* **TASK DESCRIPTION**
The part below that opens with the line containing "medeniyetin A'sı. Bu" and closes with the line containing "daste tu contraseña?" should be copied exactly, minus any pictures.

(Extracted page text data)
+-------+

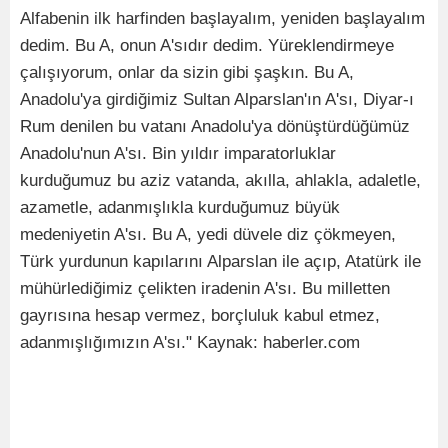
Alfabenin ilk harfinden başlayalım, yeniden başlayalım
dedim. Bu A, onun A'sıdır dedim. Yüreklendirmeye
çalışıyorum, onlar da sizin gibi şaşkın. Bu A,
Anadolu'ya girdiğimiz Sultan Alparslan'ın A'sı, Diyar-ı
Rum denilen bu vatanı Anadolu'ya dönüştürdüğümüz
Anadolu'nun A'sı. Bin yıldır imparatorluklar
kurduğumuz bu aziz vatanda, akılla, ahlakla, adaletle,
azametle, adanmışlıkla kurduğumuz büyük
medeniyetin A'sı. Bu A, yedi düvele diz çökmeyen,
Türk yurdunun kapılarını Alparslan ile açıp, Atatürk ile
mühürlediğimiz çelikten iradenin A'sı. Bu milletten
gayrısına hesap vermez, borçluluk kabul etmez,
adanmışlığımızın A'sı." Kaynak: haberler.com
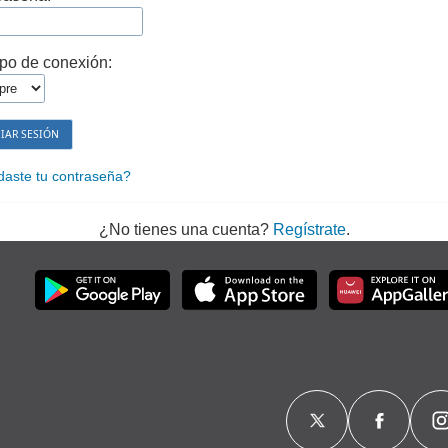
po de conexión:
daste tu contraseña?
¿No tienes una cuenta?
Regístrate
.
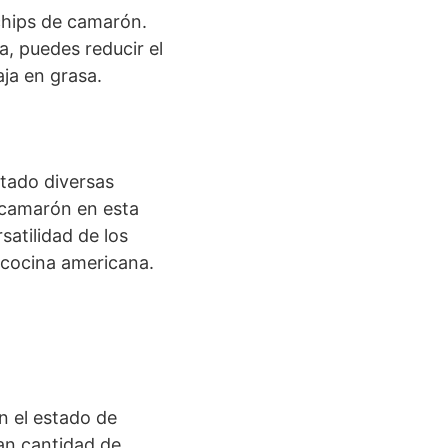
 chips de camarón.
a, puedes reducir el
aja en grasa.
ptado diversas
e camarón en esta
satilidad de los
a cocina americana.
 el estado de
an cantidad de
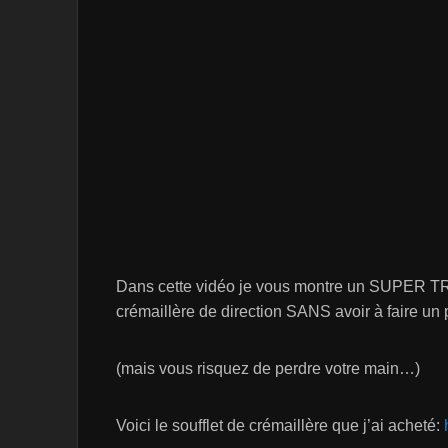
Dans cette vidéo je vous montre un SUPER T
crémaillère de direction SANS avoir à faire un 
(mais vous risquez de perdre votre main…)
Voici le soufflet de crémaillère que j’ai acheté:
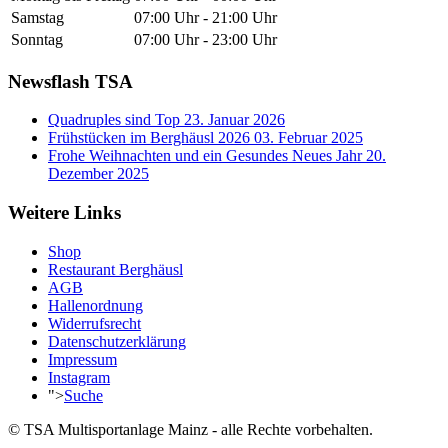
Samstag
07:00 Uhr - 21:00 Uhr
Sonntag
07:00 Uhr - 23:00 Uhr
Newsflash TSA
Quadruples sind Top
23. Januar 2026
Frühstücken im Berghäusl 2026
03. Februar 2025
Frohe Weihnachten und ein Gesundes Neues Jahr
20.
Dezember 2025
Weitere Links
Shop
Restaurant Berghäusl
AGB
Hallenordnung
Widerrufsrecht
Datenschutzerklärung
Impressum
Instagram
">
Suche
© TSA Multisportanlage Mainz - alle Rechte vorbehalten.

+-------+

* **OUTPUT FOR THIS TASK**
medeniyetin A'sı. Bu A, yedi düvele diz çökmeyen,
Türk yurdunun kapılarını Alparslan ile açıp, Atatürk ile
mühürlediğimiz çelikten iradenin A'sı. Bu milletten
gayrısına hesap vermez, borçluluk kabul etmez,
adanmışlığımızın A'sı." Kaynak: haberler.com
po de conexión:
daste tu contraseña?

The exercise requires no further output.